En 1863, Genève offre le CICR au monde.

17-10-2013 Article, de Frédéric Koller

Le premier procès verbal produit par le CICR et signé Henry Dunant. Cet article est paru le 13 juillet 2013 dans le quotidien suisse « le Temps » et fait partie d'une série à l’occasion des 150 ans du CICR.

 

 


Le Comité des Cinq, fondateurs de la Croix-Rouge

Rarement une idée si généreuse aura trouvé aussi vite le chemin de sa réalisation en se gagnant l’approbation immédiate des puissants. Et si ce fut possible, sans doute fallait-il qu’elle émerge en un lieu qui ne saurait faire d’ombre à ses grands voisins. Il y a un siècle et demi est né à Genève le Comité international de la Croix-Rouge (CICR).
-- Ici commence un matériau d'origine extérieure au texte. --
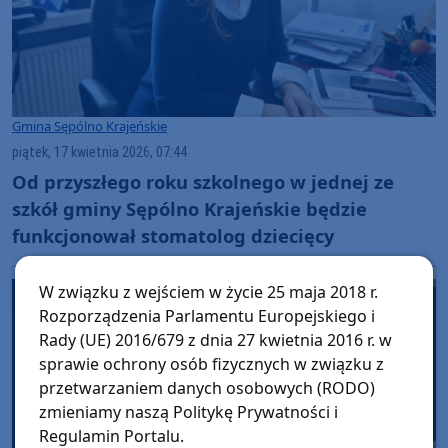
Gmina Sępólno Krajeńskie
piątek, 17 kwietnia 2026, 07:44
Od przyszłego roku szkolnego w jednej ze
szkół gminy Sępólno Krajeńskie będzie
funkcjonował stomatolog dziecięcy
W związku z wejściem w życie 25 maja 2018 r.
Rozporządzenia Parlamentu Europejskiego i
Rady (UE) 2016/679 z dnia 27 kwietnia 2016 r. w
sprawie ochrony osób fizycznych w związku z
przetwarzaniem danych osobowych (RODO)
zmieniamy naszą Politykę Prywatności i
Regulamin Portalu.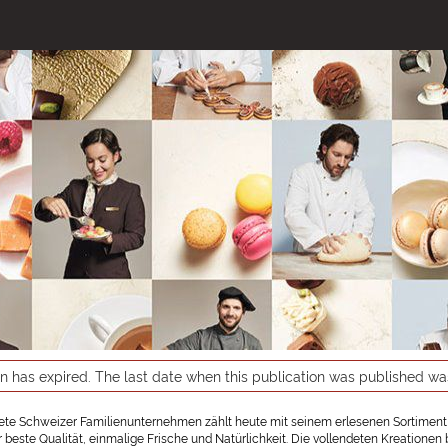
on has expired. The last date when this publication was published w
te Schweizer Familienunternehmen zählt heute mit seinem erlesenen Sortiment
r beste Qualität, einmalige Frische und Natürlichkeit. Die vollendeten Kreation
L’idée était certes dans l’air du temps, les guerres de conscrits étant devenues plus impitoyables encore pour leurs acteurs que celles des mercenaires de l’Ancien Régime. Mais songez un peu à la fulgurance du geste. En juin 1859, un banquier genevois, Henry Dunant, assiste horrifié à une boucherie en Lombardie. Nous sommes à Solférino, champ de bataille entre les troupes autrichiennes et les armées franco-sardes. Les soldats blessés des deux camps sont abandonnés sans soins, livrés à leur atroce condition. Seule l’improvisation de secours civils, en partie organisés par Henry Dunant, soulagera leurs peines.

En 1862, encore sous le choc, le banquier se fait écrivain et publie "Un Souvenir de Solférino", dont l’écho en Europe fut comparable à celui de La Case de l’oncle Tom aux Etats-Unis, sur la condition de l’esclavage. Dunant ne fait pas que décrire le carnage, il appelle à la création en temps de paix de sociétés de secours pour les blessés de guerre dans les «divers pays d’Europe». L’idée sera reprise par l’avocat Gustave Moynier, président d’une organisation locale de bienfaisance, la Société genevoise d’utilité publique, et portée à son ordre du jour du 9 février 1863. Malgré le scepticisme de ses membres, la société crée une commission pour promouvoir la cause d’Henry Dunant. C’est la date retenue par l’institution genevoise pour marquer sa fondation, même si l’appellation définitive du CICR ne sera adoptée qu’en 1875. 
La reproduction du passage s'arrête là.